Pour valider l’efficacité de cette thérapie, il ne suffisait pas d’observer une simple réponse réflexe. Il était crucial de déterminer si elle modifiait le comportement des patients. C’est là qu’intervient l’expertise d’Eric Yttri et de son équipe. A-SOiD et B-SOiD, des algorithmes d’intelligence artificielle développés dans son laboratoire, permettent de catégoriser les comportements de manière autonome. En analysant les mouvements des patients, ils ont pu créer une bibliothèque comportementale spécifique à la douleur, appelée LUPE (Light automated Pain Evaluator), et déterminer si le traitement soulageait réellement la douleur, et pas seulement la sensation.
Leurs méthodes ont montré que, même si les patients continuaient à ressentir le toucher et la pression, les comportements liés à la détresse ou à l’évitement étaient considérablement réduits. Selon Yttri, le soulagement de la douleur chronique n’est pas un simple interrupteur « marche-arrêt », mais plutôt un état intermédiaire où la douleur est présente, mais moins accablante. Les algorithmes ont permis d’identifier cet état.
Parallèlement, le Groupe de recherche sur le neuro-bois de Carnegie Mellon s’intéresse à la douleur liée à la drépanocytose, une maladie génétique qui provoque des crises douloureuses intenses. Les échelles de douleur traditionnelles sont souvent insuffisantes pour évaluer la complexité de cette expérience. Une étude récente, publiée dans le Journal de la douleur, utilise l’imagerie cérébrale avancée et un outil de visualisation numérique pour mieux comprendre comment la douleur est traitée dans le cerveau des patients atteints de drépanocytose.
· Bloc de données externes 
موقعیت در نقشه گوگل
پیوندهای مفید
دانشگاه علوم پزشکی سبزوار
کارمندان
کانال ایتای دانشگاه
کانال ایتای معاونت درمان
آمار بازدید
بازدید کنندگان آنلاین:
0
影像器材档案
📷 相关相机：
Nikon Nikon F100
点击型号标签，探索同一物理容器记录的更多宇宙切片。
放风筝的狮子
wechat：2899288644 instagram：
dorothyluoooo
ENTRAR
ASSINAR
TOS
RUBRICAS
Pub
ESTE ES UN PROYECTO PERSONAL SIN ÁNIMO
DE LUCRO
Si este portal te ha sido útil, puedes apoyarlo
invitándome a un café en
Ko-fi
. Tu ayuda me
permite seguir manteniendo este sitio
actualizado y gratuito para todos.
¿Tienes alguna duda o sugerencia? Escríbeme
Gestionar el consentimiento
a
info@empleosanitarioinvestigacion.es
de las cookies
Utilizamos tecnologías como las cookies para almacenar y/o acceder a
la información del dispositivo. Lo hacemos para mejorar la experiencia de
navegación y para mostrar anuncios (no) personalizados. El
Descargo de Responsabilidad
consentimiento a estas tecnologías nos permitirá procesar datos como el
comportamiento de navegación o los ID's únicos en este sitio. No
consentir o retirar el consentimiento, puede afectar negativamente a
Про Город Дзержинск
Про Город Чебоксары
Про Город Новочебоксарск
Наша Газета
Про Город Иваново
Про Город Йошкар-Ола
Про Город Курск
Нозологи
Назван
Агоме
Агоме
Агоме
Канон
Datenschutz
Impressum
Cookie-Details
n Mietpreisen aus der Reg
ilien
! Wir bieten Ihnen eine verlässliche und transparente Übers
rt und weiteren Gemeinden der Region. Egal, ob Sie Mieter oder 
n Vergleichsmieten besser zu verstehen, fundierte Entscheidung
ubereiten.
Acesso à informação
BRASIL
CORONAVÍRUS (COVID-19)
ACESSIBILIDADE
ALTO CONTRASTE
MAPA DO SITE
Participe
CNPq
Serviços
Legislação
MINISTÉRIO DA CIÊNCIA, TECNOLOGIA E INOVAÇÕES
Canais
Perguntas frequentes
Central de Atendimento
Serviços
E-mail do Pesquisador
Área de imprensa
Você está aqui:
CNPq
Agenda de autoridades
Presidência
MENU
Selon Joel Disu, doctorant en génie biomédical et premier auteur de l’étude, les questionnaires traditionnels ne font qu’effleurer la surface de l’expérience de la douleur. L’équipe a développé Painimation, une application qui permet aux patients de décrire leur douleur à l’aide de visuels animés, plutôt que d’utiliser une échelle numérique. En comparant les schémas de connectivité cérébrale des patients atteints de drépanocytose et de personnes en bonne santé, les chercheurs ont constaté une connectivité réduite dans les zones du cerveau impliquées dans le traitement des émotions, de l’attention et des sensations.
« Cela nous donne une étape fondamentale vers le développement de biomarqueurs objectifs de la douleur. Nous pouvons commencer à voir, en temps réel, comment la qualité et l’intensité de la douleur se répercutent sur le cerveau. »
Joel Disu, doctorant en génie biomédical
Enfin, Andreas Pfenning, professeur agrégé de biologie computationnelle, utilise l’intelligence artificielle pour concevoir des thérapies géniques ciblées. Son objectif est de bloquer les signaux de douleur chronique au niveau de la moelle épinière, sans perturber les autres sensations. Ses travaux, publiés dans PMC, ont montré des résultats prometteurs chez les souris, avec une suppression de la douleur chronique tout en préservant le toucher et les mouvements.
Selon Pfenning, la douleur chronique représente un défi idéal pour tester des thérapies plus sûres et plus ciblées. Si ces approches s’avèrent efficaces, elles pourraient un jour offrir un soulagement durable sans les risques associés aux opioïdes.